A few days later it was sore. Then painful. Then oozing. By the time I visited the campus nurse, she winced at the sight of it. “That’s infected,” she said. I remember being surprised. I didn’t realize I had let it get so bad until I saw it through someone else’s (rather disgusted) eyes. 

So it goes with the unconfessed sin in our lives. At first, it’s easily dismissed. Brushed off and forgotten. At times we wonder why it hurts so much, but we just keep going. Ignore the ache – the symptoms of our own soul sickness – until one day we can’t ignore it any longer. 

For me, that moment came late one night when my household was fast asleep. For several weeks (months maybe?), I’d been aware that something was off. My patience was onion skin thin. I was angry at everyone and everything – from the overly friendly receptionist to the mountain of shoes piled right beside the shoe rack. It seemed irritation was my default emotion. And there was very little joy in my life, only temporary distractions: Pinterest, TV, peach gummy rings. 

The truth is, I was afraid to sit with God and look inward. I had a feeling there was some really ugly stuff in there. And then one day, Pastor Mike was talking about Jesus’s heart toward sinners, and it struck me: No matter how much sin is festering beneath the surface of my heart, Jesus has never been disgusted by sinners

Not once in all of Scripture does Jesus turn away a sinner who comes to Him. Not once does He recoil and say, “Yuck! That’s a lot of sin. How did you let things get so bad?”

Not once.

Heartened by that realization, I sat on the couch with Jesus late one night and dared to look inward. Sometimes repentance feels like untangling a giant knot of sin – pulling it apart piece by piece, acknowledging each strand with sorrow and contrition – until finally you get to the very last tangle and you realize, this is where it all began. With this lie. This idol. This moment of compromise. 
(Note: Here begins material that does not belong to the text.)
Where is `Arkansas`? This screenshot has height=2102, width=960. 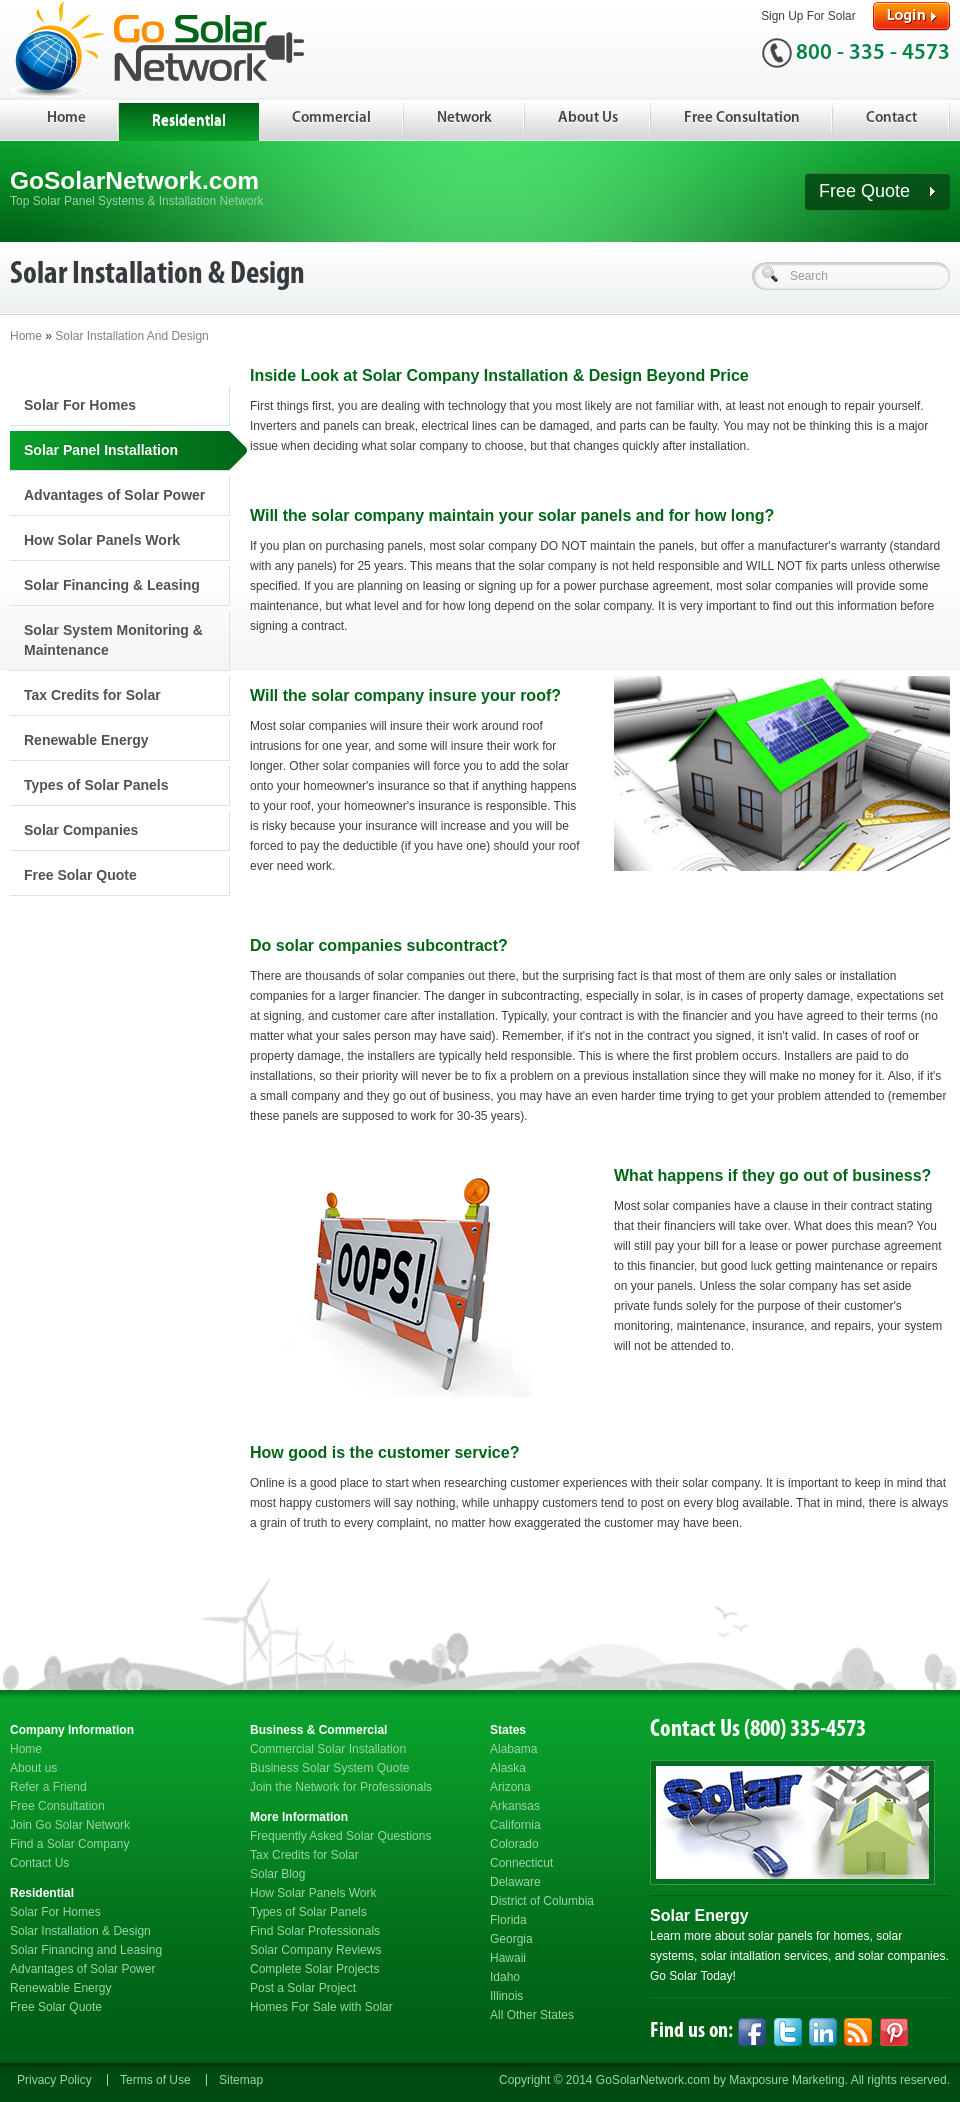 Arkansas is located at coordinates (515, 1806).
For me, it was worldliness and love of self. I’d become enamored with the world and everything it values – all its subtle strategies for inflating ego. That was the impetus, my “tumble out of bed,” if you will. And all of the “infection” that followed was the natural bondage, sorrow, and death that comes from loving the world and listening to its lies.
By the time I got up from the couch, I felt like I had a new lease on life. It was like coming up from water and taking that first gulp of fresh air. It tasted like freedom. Healing. 

Wholeness. 

There was still change that needed to happen on a daily basis. I had to break some bad habits and rebuild nourishing ones. During that process, I noticed a shift in my perspective of obedience. Where once obedience felt like an external pressure to do the right thing, I was now consumed with an internal desire to cling to Jesus.

Obedience became less about an action and more about a Person. “Please, Jesus,” I’d whisper into the night, “Don’t let me stray from You. Your way is life and everything else is death.” 

To this day, if you look at my shin, there is a small scar – an ancient reminder of my Nyquil-induced stupor. It doesn’t hurt, but I suppose it might not even exist if I’d tended to my wound immediately. But then, would I even be writing this article? Isn’t that the beauty of the gospel? Not even the scars are wasted. All of it – the broken and the beautiful – points to redemption. 

Today, if you’ve been avoiding sin in your life, take heart and be brave. Dare to look inward with Christ. There’s no sin too great for Jesus to heal. No bondage too deep for Him to save. No sinner too fallen for Him to love.